Areas with lots of decaying vegetation are areas with increased risk of aspergillus. When you are in these areas, you are more likely to be exposed to large amounts of aspergillus fungal spores. Such exposure can increase the chance of you developing aspergillosis if you have a severely weakened immune system.
Watch out for wooded areas with decaying branches, leaves, and other organic material.
If you are an avid hiker or outdoors person, frequent areas that are open and where natural air circulation is better.
Use a dust mask.
If you need to be in a moldy building or in high risk areas outdoors, you should use a dust mask. Wearing a dust mask can drastically cut down on exposure to aspergillus spores that may be in the air or put into the air by human activity. As a result, anyone looking to limit exposure to aspergillus should wear a dusk mask.
Dusk masks can be purchased at local hardware or big box stores.
Some masks offer more protection than others. HEPA masks are perhaps the best solution, but they can be pricey. Other less expensive masks still offer a level of protection.
Masks range in cost from less than a dollar to twenty or thirty for high-end HEPA masks.
To use a dusk mask, carefully put it over your mouth and nose. Secure any nose clamp or other methods of fastening and closing the mask. Make sure the mask is snug on your face and you can breath easily.
Limit gardening and lawn work, if you are immunocompromised.
Another major activity that puts immunocompromised people at risk of coming into contact with aspergillus is gardening and lawn work. As a common type of mold, aspergillus is found all around us in nature.
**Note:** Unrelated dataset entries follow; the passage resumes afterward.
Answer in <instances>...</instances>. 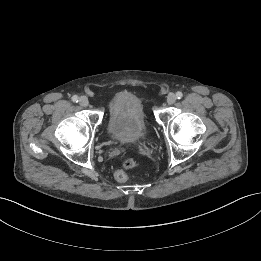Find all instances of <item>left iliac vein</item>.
Wrapping results in <instances>:
<instances>
[{
  "instance_id": "4c4485c4",
  "label": "left iliac vein",
  "mask_w": 261,
  "mask_h": 261,
  "mask_svg": "<svg viewBox=\"0 0 261 261\" xmlns=\"http://www.w3.org/2000/svg\"><path fill=\"white\" fill-rule=\"evenodd\" d=\"M175 102H176V96H175V94H173V93L168 94V96H167V103H168L169 105H172V104H174Z\"/></svg>"
}]
</instances>
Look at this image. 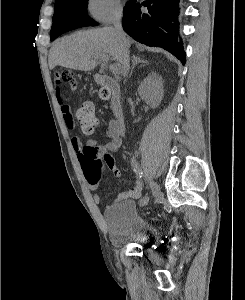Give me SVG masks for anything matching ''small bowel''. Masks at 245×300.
Returning <instances> with one entry per match:
<instances>
[{
  "label": "small bowel",
  "instance_id": "small-bowel-1",
  "mask_svg": "<svg viewBox=\"0 0 245 300\" xmlns=\"http://www.w3.org/2000/svg\"><path fill=\"white\" fill-rule=\"evenodd\" d=\"M56 97L57 102L60 105V111L66 123V126L68 129L72 130L74 128L73 116L69 106L64 103L63 97L60 93V85L58 84H56ZM124 133V125L113 119L108 122L107 129L104 134V138L107 139L106 143L97 144L94 141L82 143L78 137L74 136L71 140V143L74 151L77 154L81 166L85 153L89 150H95L96 158L102 159L107 164L109 169L113 172L114 176L116 178H119L121 176V172L115 165L113 153L120 148ZM141 193L142 183L140 181H137L132 189L121 193L119 195V199L122 200L128 198H138ZM93 200L95 203H99L101 201V196L99 194H94Z\"/></svg>",
  "mask_w": 245,
  "mask_h": 300
}]
</instances>
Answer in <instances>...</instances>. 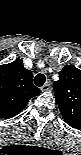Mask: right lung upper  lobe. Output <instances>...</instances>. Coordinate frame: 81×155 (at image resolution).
<instances>
[{
  "mask_svg": "<svg viewBox=\"0 0 81 155\" xmlns=\"http://www.w3.org/2000/svg\"><path fill=\"white\" fill-rule=\"evenodd\" d=\"M32 80V72L24 68L22 60L0 66V117H14L30 98L40 94Z\"/></svg>",
  "mask_w": 81,
  "mask_h": 155,
  "instance_id": "obj_1",
  "label": "right lung upper lobe"
}]
</instances>
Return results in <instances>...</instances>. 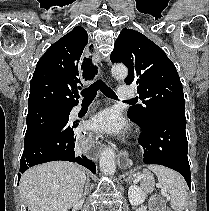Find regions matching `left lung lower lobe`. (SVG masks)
Wrapping results in <instances>:
<instances>
[{"label":"left lung lower lobe","instance_id":"0a47b994","mask_svg":"<svg viewBox=\"0 0 209 211\" xmlns=\"http://www.w3.org/2000/svg\"><path fill=\"white\" fill-rule=\"evenodd\" d=\"M129 118L142 130L139 144L144 149L143 162L163 165L178 171L191 189L185 113L161 114L146 124H142L130 116Z\"/></svg>","mask_w":209,"mask_h":211}]
</instances>
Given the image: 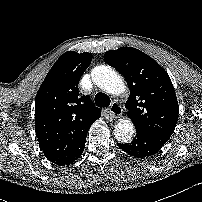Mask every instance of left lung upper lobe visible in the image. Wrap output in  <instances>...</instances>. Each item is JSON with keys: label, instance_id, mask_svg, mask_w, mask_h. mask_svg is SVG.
Returning a JSON list of instances; mask_svg holds the SVG:
<instances>
[{"label": "left lung upper lobe", "instance_id": "1", "mask_svg": "<svg viewBox=\"0 0 202 202\" xmlns=\"http://www.w3.org/2000/svg\"><path fill=\"white\" fill-rule=\"evenodd\" d=\"M130 88L126 102L136 131L170 137L178 118V102L166 71L151 57L133 47H121L105 53Z\"/></svg>", "mask_w": 202, "mask_h": 202}]
</instances>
If you have a severely weakened immune system as a result of certain types of illnesses or medications, consider limiting outdoor work so you can prevent aspergillosis.
Watch out for decaying vegetation when working in your garden.
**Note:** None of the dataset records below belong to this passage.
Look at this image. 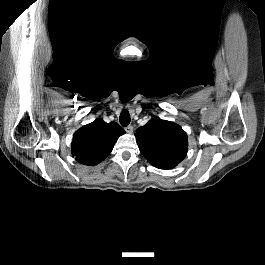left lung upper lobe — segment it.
I'll list each match as a JSON object with an SVG mask.
<instances>
[{
  "label": "left lung upper lobe",
  "mask_w": 265,
  "mask_h": 265,
  "mask_svg": "<svg viewBox=\"0 0 265 265\" xmlns=\"http://www.w3.org/2000/svg\"><path fill=\"white\" fill-rule=\"evenodd\" d=\"M135 136L144 157L159 169L175 167L187 154V134L173 122L153 118Z\"/></svg>",
  "instance_id": "1"
}]
</instances>
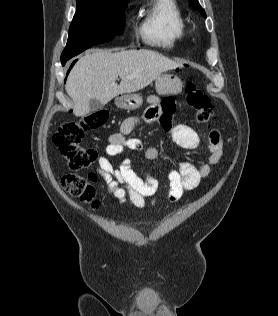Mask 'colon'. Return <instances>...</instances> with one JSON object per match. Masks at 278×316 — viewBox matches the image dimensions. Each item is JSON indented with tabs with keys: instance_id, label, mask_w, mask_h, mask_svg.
<instances>
[{
	"instance_id": "5ec220e1",
	"label": "colon",
	"mask_w": 278,
	"mask_h": 316,
	"mask_svg": "<svg viewBox=\"0 0 278 316\" xmlns=\"http://www.w3.org/2000/svg\"><path fill=\"white\" fill-rule=\"evenodd\" d=\"M185 92L188 105L196 110L197 121L208 122L213 115L209 97L193 81L187 83ZM107 118V112L100 111L79 120L65 122L55 131L53 142L72 170L88 168L97 160L96 150L82 146L81 141L86 132L102 127ZM93 180L94 176L88 180L77 174H68L62 178L61 183L69 195L96 206L95 189L90 182Z\"/></svg>"
}]
</instances>
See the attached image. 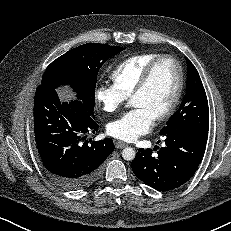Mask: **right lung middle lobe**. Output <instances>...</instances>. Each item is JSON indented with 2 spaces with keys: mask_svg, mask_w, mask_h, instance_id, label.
<instances>
[{
  "mask_svg": "<svg viewBox=\"0 0 231 231\" xmlns=\"http://www.w3.org/2000/svg\"><path fill=\"white\" fill-rule=\"evenodd\" d=\"M124 49L99 43H87L71 49L47 67L41 85L53 88L70 85L77 100L93 115L97 74L106 60Z\"/></svg>",
  "mask_w": 231,
  "mask_h": 231,
  "instance_id": "1",
  "label": "right lung middle lobe"
}]
</instances>
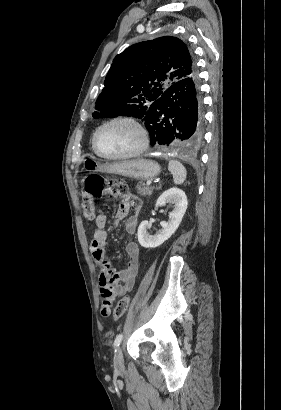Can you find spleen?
Listing matches in <instances>:
<instances>
[{"mask_svg": "<svg viewBox=\"0 0 281 410\" xmlns=\"http://www.w3.org/2000/svg\"><path fill=\"white\" fill-rule=\"evenodd\" d=\"M168 170L171 172L175 184H182L185 181L187 172L179 161L170 160Z\"/></svg>", "mask_w": 281, "mask_h": 410, "instance_id": "1", "label": "spleen"}]
</instances>
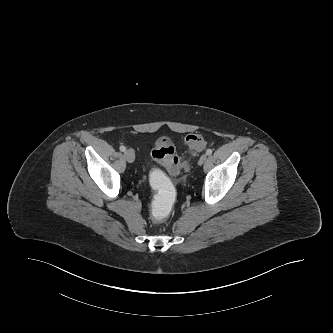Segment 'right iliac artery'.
<instances>
[{
    "mask_svg": "<svg viewBox=\"0 0 333 333\" xmlns=\"http://www.w3.org/2000/svg\"><path fill=\"white\" fill-rule=\"evenodd\" d=\"M120 151L124 152L126 150V147L125 146H120Z\"/></svg>",
    "mask_w": 333,
    "mask_h": 333,
    "instance_id": "right-iliac-artery-1",
    "label": "right iliac artery"
}]
</instances>
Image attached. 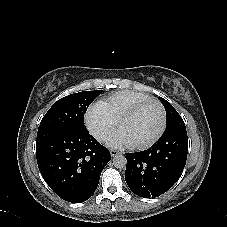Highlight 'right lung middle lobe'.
I'll use <instances>...</instances> for the list:
<instances>
[{
    "instance_id": "1",
    "label": "right lung middle lobe",
    "mask_w": 227,
    "mask_h": 227,
    "mask_svg": "<svg viewBox=\"0 0 227 227\" xmlns=\"http://www.w3.org/2000/svg\"><path fill=\"white\" fill-rule=\"evenodd\" d=\"M102 92L83 91L59 99L48 110L40 122L39 127H57L68 129H82L84 114L91 102Z\"/></svg>"
}]
</instances>
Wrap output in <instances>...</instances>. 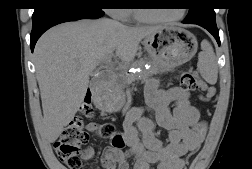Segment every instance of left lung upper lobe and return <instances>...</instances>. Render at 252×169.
I'll return each mask as SVG.
<instances>
[{
	"label": "left lung upper lobe",
	"instance_id": "1",
	"mask_svg": "<svg viewBox=\"0 0 252 169\" xmlns=\"http://www.w3.org/2000/svg\"><path fill=\"white\" fill-rule=\"evenodd\" d=\"M213 0H192L193 7L189 8V13L184 19L185 23H216L215 12L211 3Z\"/></svg>",
	"mask_w": 252,
	"mask_h": 169
}]
</instances>
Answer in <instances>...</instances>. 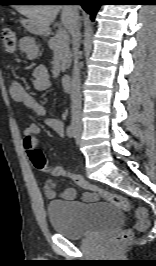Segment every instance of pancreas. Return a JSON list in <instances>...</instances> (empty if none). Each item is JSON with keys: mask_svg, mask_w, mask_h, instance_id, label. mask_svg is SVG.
<instances>
[{"mask_svg": "<svg viewBox=\"0 0 156 266\" xmlns=\"http://www.w3.org/2000/svg\"><path fill=\"white\" fill-rule=\"evenodd\" d=\"M69 42L68 36L66 38H62L58 34L52 37L48 42L50 49L61 62V72H66L71 64V51L69 48Z\"/></svg>", "mask_w": 156, "mask_h": 266, "instance_id": "1", "label": "pancreas"}]
</instances>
Consider having a lawn care company mow your lawn and take care of your landscaping.
Exercise extra care if you have a compost pile in your backyard. Compost piles are excellent habitats for aspergillus.
Plan gardening and lawn work for cool and low humidity days.
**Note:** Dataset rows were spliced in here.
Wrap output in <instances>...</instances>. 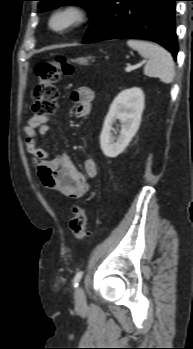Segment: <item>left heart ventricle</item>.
I'll return each mask as SVG.
<instances>
[{"label": "left heart ventricle", "instance_id": "left-heart-ventricle-1", "mask_svg": "<svg viewBox=\"0 0 193 349\" xmlns=\"http://www.w3.org/2000/svg\"><path fill=\"white\" fill-rule=\"evenodd\" d=\"M69 21V17L66 15H60L58 17L55 18L53 24L55 27H62L65 24H67Z\"/></svg>", "mask_w": 193, "mask_h": 349}]
</instances>
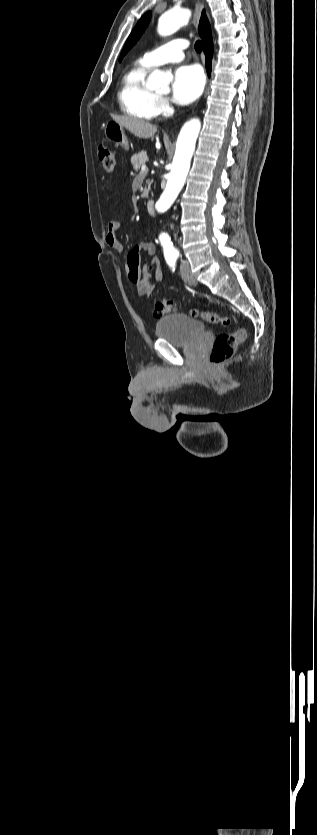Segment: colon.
I'll return each mask as SVG.
<instances>
[{
  "label": "colon",
  "instance_id": "colon-1",
  "mask_svg": "<svg viewBox=\"0 0 317 835\" xmlns=\"http://www.w3.org/2000/svg\"><path fill=\"white\" fill-rule=\"evenodd\" d=\"M98 156L103 169L109 173L113 172L116 162L114 153L106 146H100L98 149ZM147 269H149V267ZM174 311L175 304L173 301L168 299H157L155 301V316H162ZM191 315L210 324L228 326L231 322L228 317L211 311H198L194 309L191 311ZM246 335V330L244 328H239L233 333H222L217 335L209 353V365L216 367L223 364L233 355L236 346L245 340Z\"/></svg>",
  "mask_w": 317,
  "mask_h": 835
}]
</instances>
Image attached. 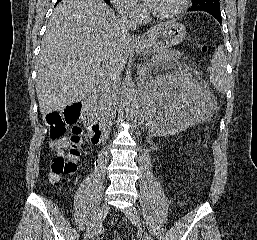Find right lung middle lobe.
I'll list each match as a JSON object with an SVG mask.
<instances>
[{
	"label": "right lung middle lobe",
	"mask_w": 257,
	"mask_h": 240,
	"mask_svg": "<svg viewBox=\"0 0 257 240\" xmlns=\"http://www.w3.org/2000/svg\"><path fill=\"white\" fill-rule=\"evenodd\" d=\"M104 1L107 2V3L109 2V0H104Z\"/></svg>",
	"instance_id": "1"
}]
</instances>
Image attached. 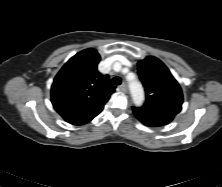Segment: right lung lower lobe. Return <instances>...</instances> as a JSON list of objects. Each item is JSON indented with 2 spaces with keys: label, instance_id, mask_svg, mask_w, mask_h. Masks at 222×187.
<instances>
[{
  "label": "right lung lower lobe",
  "instance_id": "right-lung-lower-lobe-1",
  "mask_svg": "<svg viewBox=\"0 0 222 187\" xmlns=\"http://www.w3.org/2000/svg\"><path fill=\"white\" fill-rule=\"evenodd\" d=\"M85 123H87V122H82V123H72V124H74V125H83V124H85Z\"/></svg>",
  "mask_w": 222,
  "mask_h": 187
}]
</instances>
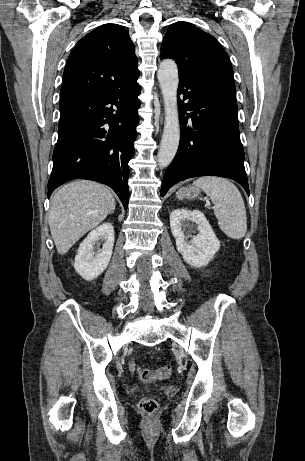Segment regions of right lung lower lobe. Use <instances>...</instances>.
I'll list each match as a JSON object with an SVG mask.
<instances>
[{
  "mask_svg": "<svg viewBox=\"0 0 305 461\" xmlns=\"http://www.w3.org/2000/svg\"><path fill=\"white\" fill-rule=\"evenodd\" d=\"M139 94L140 86L134 82L110 93L60 103L48 197L69 180L88 179L110 186L127 209Z\"/></svg>",
  "mask_w": 305,
  "mask_h": 461,
  "instance_id": "right-lung-lower-lobe-1",
  "label": "right lung lower lobe"
}]
</instances>
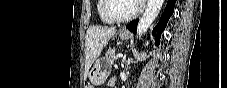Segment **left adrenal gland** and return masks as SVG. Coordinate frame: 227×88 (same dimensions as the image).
<instances>
[{"mask_svg": "<svg viewBox=\"0 0 227 88\" xmlns=\"http://www.w3.org/2000/svg\"><path fill=\"white\" fill-rule=\"evenodd\" d=\"M126 62V57H124V59L122 60V63L124 64Z\"/></svg>", "mask_w": 227, "mask_h": 88, "instance_id": "obj_1", "label": "left adrenal gland"}]
</instances>
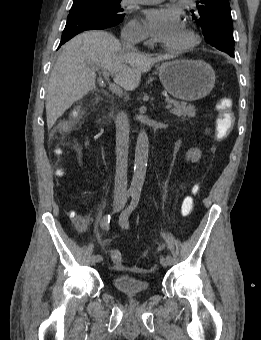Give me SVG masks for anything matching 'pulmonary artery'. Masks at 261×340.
Segmentation results:
<instances>
[{
    "instance_id": "pulmonary-artery-1",
    "label": "pulmonary artery",
    "mask_w": 261,
    "mask_h": 340,
    "mask_svg": "<svg viewBox=\"0 0 261 340\" xmlns=\"http://www.w3.org/2000/svg\"><path fill=\"white\" fill-rule=\"evenodd\" d=\"M137 3H141V4H152V3H157L160 2L162 0H134Z\"/></svg>"
}]
</instances>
Reduce your exposure to indoor buildings with mold.
One of the best ways to reduce your overall risk of an aspergillosis infection is to limit exposure to indoor environments that contain mold, as aspergillus is a common type of mold. Indoor areas offer extra risk because of potentially limited ventilation and low air. Take the following steps:
Do not enter buildings that may have mold growth.
Wear a filter/dust mask when working or playing in dusty environments.
If you have any concern about a building that may have mold, avoid it.
Make sure your home is cool and has low humidity.
If you have a compromised immune system, one way to lower your risk of aspergillosis is to create an environment in which it does not thrive. You can do this by making sure your home air conditioner is working well, and your humidity is relatively low as well. Make sure to:
Set your air conditioner to 75 or lower.
Monitor your humidity and take steps to keep it below 50%.
Stay proactive about maintaining your air conditioning unit.
Monitor the air quality in your home (and at work).
Another good way to lower your risk of aspergillosis is to monitor the air quality in your home or at work. Testing your air quality will let you know if there are mold or other fungal spores in your air. As a result, you’ll know better how to mitigate any risks associated with aspergillus and aspergillosis infection.
Test your air quality every year to six months.
Contact a home inspector that can run air quality tests.
Air quality tests can cost from between $50 to $200, depending on how many rooms you are testing.
Air quality test kits are also available through mail order at your local hardware store.
Use an air purifier or HEPA filtration system.
One great way to prevent aspergillosis at home is to use an air purifier or have a HEPA filtration system running at all times. This way, the air purifier and HEPA system will filter out dangerous aspergillus out of the air you breathe.
Have a professional install an air filtration system in your home.
If you can’t afford an installed system, buy an air filter and keep it in areas of the house you frequent.
Use a portable air filtration system at work.